Provides read-only access to the filesystem.

  • Discovery: Automatically permits reading from /docs/** and /docs/plans/** in any governed repository to facilitate context gathering.
  • Safety: Path traversal protections are strictly enforced.

3. list_plans (Governance)

enumerates currently active and approved implementation plans, allowing agents to understand their authorized scope.
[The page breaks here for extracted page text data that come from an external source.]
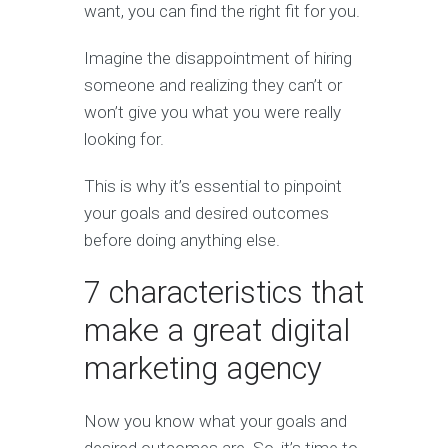
want, you can find the right fit for you.
Imagine the disappointment of hiring
someone and realizing they can’t or
won’t give you what you were really
looking for.
This is why it’s essential to pinpoint
your goals and desired outcomes
before doing anything else.
7 characteristics that
make a great digital
marketing agency
Now you know what your goals and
4. read_audit_log (Accountability)

Allows inspection of the immutable operation history for the current session.

Enterprise Guarantees

The "Hard Block" Policy

Kaiza is designed to be intolerant of low-quality code. The StubDetector component analyzes every write payload. If it detects:

  • TODO or FIXME comments
  • mock, stub, or placeholder variable names
  • Empty function bodies or no-op returns (e.g., return null where logic is expected)
  • Hardcoded test data

The operation is rejected immediately with an ENTERPRISE_CODE_VIOLATION. This is not a warning; it is a failure state.

Immutable Audit Trail

Every successful modification is recorded in audit-log.jsonl. This log is an append-only ledger that survives server restarts, providing a forensic timeline of exactly what changed, when, and under which plan's authority.

Intended Audience

This server is built for:

  • Autonomous Agents: That require a safety rail to prevent destructive or low-quality code generation.
  • Enterprise Environments: Where "human-in-the-loop" review needs to be augmented by "machine-in-the-loop" policy enforcement.
  • High-Integrity Projects: Where architectural drift and technical debt must be prevented at the commit level.

It is NOT intended for:

  • Rapid prototyping where "broken code" is acceptable.
  • Environments requiring unrestricted, arbitrary filesystem access.
  • Users who wish to bypass planning and governance workflows.

Critical Stop Conditions

The server will refuse to operate if:

  1. The requested plan ID does not exist or is not in an APPROVED state.
  2. The target file path is outside the scope defined by the plan.
  3. The input content fails the enterprise quality scan.